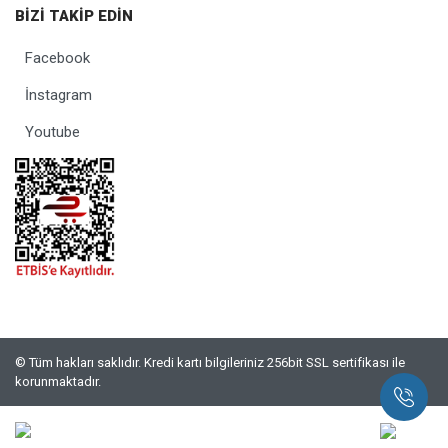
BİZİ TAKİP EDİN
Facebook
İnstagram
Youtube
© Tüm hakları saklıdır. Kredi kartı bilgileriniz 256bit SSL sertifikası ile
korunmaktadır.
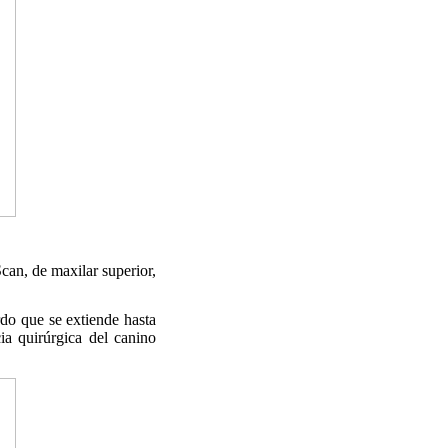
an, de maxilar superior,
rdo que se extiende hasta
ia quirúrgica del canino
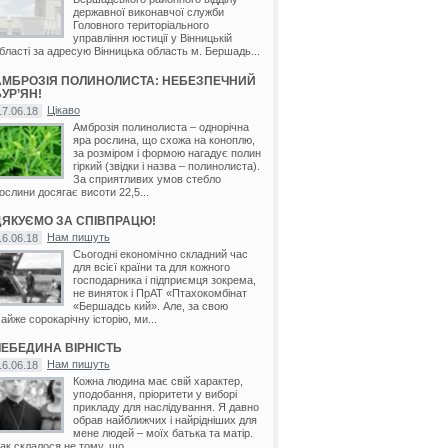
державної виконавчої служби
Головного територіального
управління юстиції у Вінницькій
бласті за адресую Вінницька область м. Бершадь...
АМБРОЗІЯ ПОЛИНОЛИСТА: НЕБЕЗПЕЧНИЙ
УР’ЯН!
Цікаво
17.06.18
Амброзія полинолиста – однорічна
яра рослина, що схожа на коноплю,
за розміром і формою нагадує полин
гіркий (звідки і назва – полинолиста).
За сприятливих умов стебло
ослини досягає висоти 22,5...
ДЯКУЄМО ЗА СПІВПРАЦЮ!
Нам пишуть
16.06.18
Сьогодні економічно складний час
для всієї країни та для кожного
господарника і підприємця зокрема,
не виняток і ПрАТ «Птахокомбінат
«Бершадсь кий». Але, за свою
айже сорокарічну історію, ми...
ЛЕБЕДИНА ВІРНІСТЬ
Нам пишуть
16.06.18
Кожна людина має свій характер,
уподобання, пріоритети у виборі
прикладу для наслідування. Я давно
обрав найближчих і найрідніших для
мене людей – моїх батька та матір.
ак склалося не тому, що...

• _Brief_: Nothing but the lines from the one with "ДЯКУЄМО ЗА СПІВПРАЦЮ!" through the last line of the entries should be repeated, and those exactly.

• _Finished exercise_:
ДЯКУЄМО ЗА СПІВПРАЦЮ!
Нам пишуть
16.06.18
Сьогодні економічно складний час
для всієї країни та для кожного
господарника і підприємця зокрема,
не виняток і ПрАТ «Птахокомбінат
«Бершадсь кий». Але, за свою
айже сорокарічну історію, ми...
ЛЕБЕДИНА ВІРНІСТЬ
Нам пишуть
16.06.18
Кожна людина має свій характер,
уподобання, пріоритети у виборі
прикладу для наслідування. Я давно
обрав найближчих і найрідніших для
мене людей – моїх батька та матір.
ак склалося не тому, що...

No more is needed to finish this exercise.